WHAT YOU HAVE TO DO: Could you set down the records below exactly as they are, with no pictures?
━━ INFORMATION PROVIDED
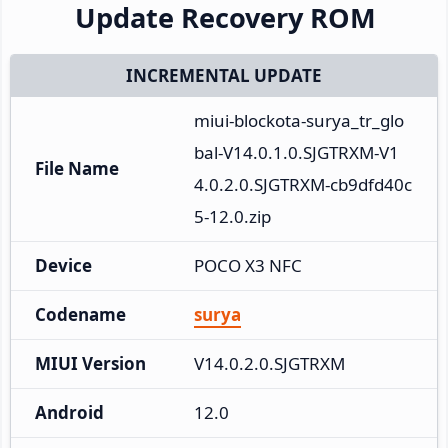
Update Recovery ROM
INCREMENTAL UPDATE
miui-blockota-surya_tr_glo
bal-V14.0.1.0.SJGTRXM-V1
File Name
4.0.2.0.SJGTRXM-cb9dfd40c
5-12.0.zip
Device
POCO X3 NFC
Codename
surya
MIUI Version
V14.0.2.0.SJGTRXM
Android
12.0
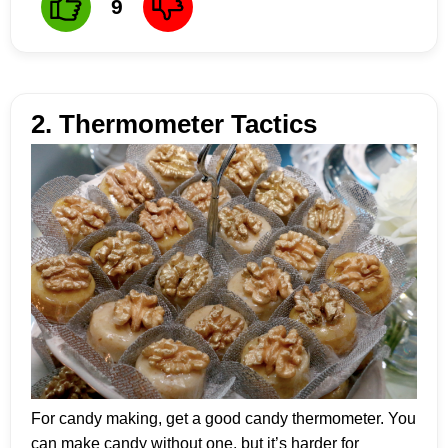
9
2. Thermometer Tactics
For candy making, get a good candy thermometer. You
can make candy without one, but it’s harder for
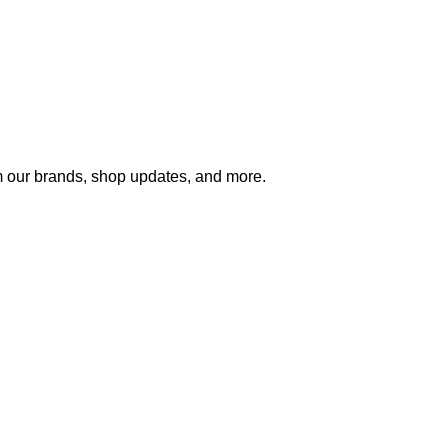
m our brands, shop updates, and more.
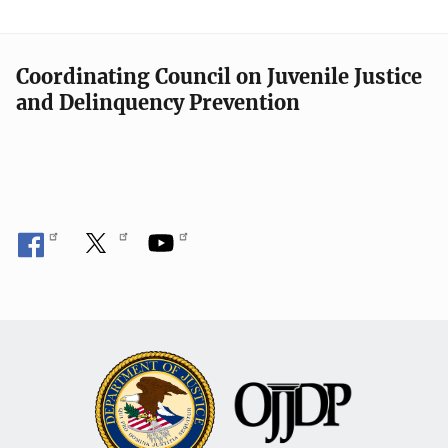
Coordinating Council on Juvenile Justice
and Delinquency Prevention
━━━━
SOLVED PROBLEM:
Update Recovery ROM
INCREMENTAL UPDATE
miui-blockota-surya_tr_glo
bal-V14.0.1.0.SJGTRXM-V1
File Name
4.0.2.0.SJGTRXM-cb9dfd40c
5-12.0.zip
Device
POCO X3 NFC
Codename
surya
MIUI Version
V14.0.2.0.SJGTRXM
Android
12.0
9
2. Thermometer Tactics
For candy making, get a good candy thermometer. You
can make candy without one, but it’s harder for
m our brands, shop updates, and more.
Coordinating Council on Juvenile Justice
and Delinquency Prevention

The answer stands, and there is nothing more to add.